A helix which lies on a surface of circular cylinder is called a circular helix. It is also called right circular helix. The curvature and torsion of such helix are both constant.
Expression of Circular Helix
Let \( C:\vec{r}=\vec{r}( s )\) be a helix whose generators are taken alond \( z\)-axis and projection of \( C\) on xy plane describe a plane curve \( C_1\).We measure arc length \( s\) of \( C\) from a suitable base point \( A\) such that
ArcAP = s, arcAP1 = \(s_1\)
where
\( P( x,y,z )\) is on C and \( P_1( x,y,0 )\) is on \( C_1\).
Since, tangent to helix makes a constant angle \( \alpha \) with generator \( PP_1\),
\( \angle APP1 =\alpha \)
Now, from sector \( APP_1\)
\( z=s \cos \alpha \) and \( s_1=s \sin \alpha \)
So
\( s=\frac{s_1}{\sin \alpha }\)
Since \( C:\vec{r}=\vec{r}( s )\) is circular helix, \( C_1:x^2+y^2=a^2\)

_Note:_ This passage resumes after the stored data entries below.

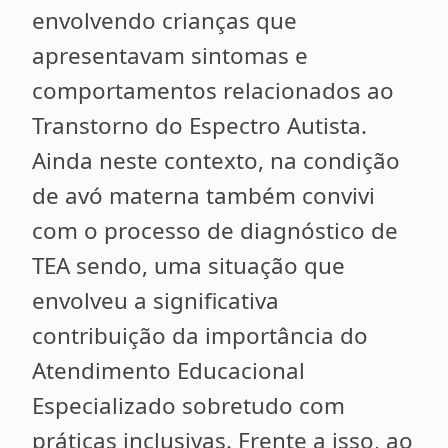
envolvendo crianças que
apresentavam sintomas e
comportamentos relacionados ao
Transtorno do Espectro Autista.
Ainda neste contexto, na condição
de avó materna também convivi
com o processo de diagnóstico de
TEA sendo, uma situação que
envolveu a significativa
contribuição da importância do
Atendimento Educacional
Especializado sobretudo com
práticas inclusivas. Frente a isso, ao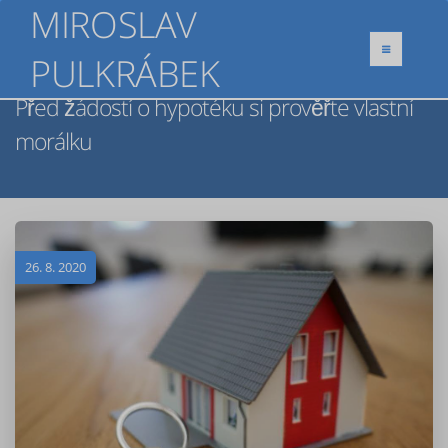
MIROSLAV
PULKRÁBEK
Před žádostí o hypotéku si prověřte vlastní
morálku
26. 8. 2020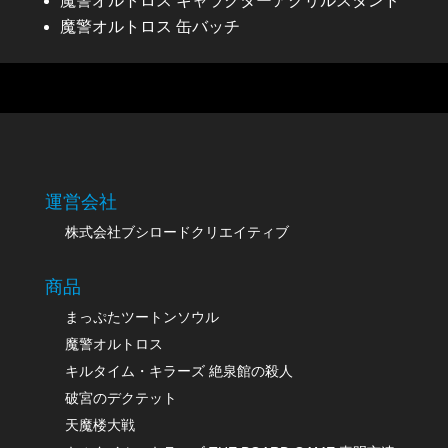
魔警オルトロス
キャラクターアクリルスタンド
魔警オルトロス
缶バッチ
運営会社
株式会社ブシロードクリエイティブ
商品
まっぷたツートンソウル
魔警オルトロス
キルタイム・キラーズ 絶泉館の殺人
破宮のデクテット
天魔楼大戦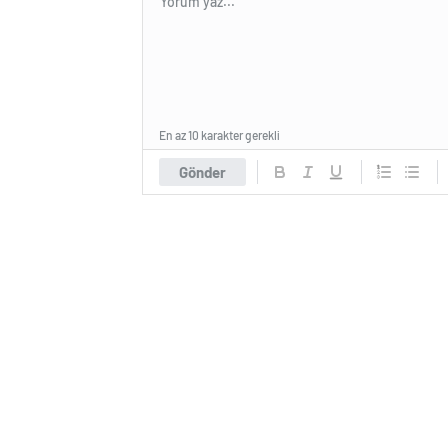
En az 10 karakter gerekli
Gönder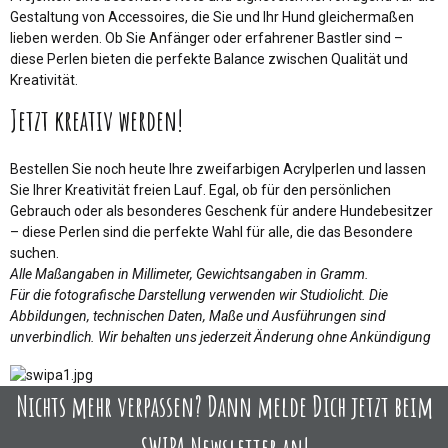
Gestaltung von Accessoires, die Sie und Ihr Hund gleichermaßen
lieben werden. Ob Sie Anfänger oder erfahrener Bastler sind –
diese Perlen bieten die perfekte Balance zwischen Qualität und
Kreativität.
Jetzt kreativ werden!
Bestellen Sie noch heute Ihre zweifarbigen Acrylperlen und lassen
Sie Ihrer Kreativität freien Lauf. Egal, ob für den persönlichen
Gebrauch oder als besonderes Geschenk für andere Hundebesitzer
– diese Perlen sind die perfekte Wahl für alle, die das Besondere
suchen.
Alle Maßangaben in Millimeter, Gewichtsangaben in Gramm.
Für die fotografische Darstellung verwenden wir Studiolicht. Die
Abbildungen, technischen Daten, Maße und Ausführungen sind
unverbindlich. Wir behalten uns jederzeit Änderung ohne Ankündigung
Nichts mehr verpassen? Dann melde Dich jetzt beim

And, parametric expression of \( C_1\) is
\( x=a \cos \theta ,y=a \sin \theta \)
Where \( \theta \)is angle that projection arc \( AP_1\) makes at origin Now,
\( s_1=a\theta \) from sector \( OAP_1\)
Thus,
\( z=s \cos \alpha =\frac{s_1}{sin\alpha } \cos \alpha =a\theta \cot \alpha \)
Hence, expression of circular helix is
\( \vec{r}=( x,y,z) \)
or \( \vec{r}=( a \cos \theta ,a \sin \theta ,a \theta \cot \alpha) \)
This completes the solution.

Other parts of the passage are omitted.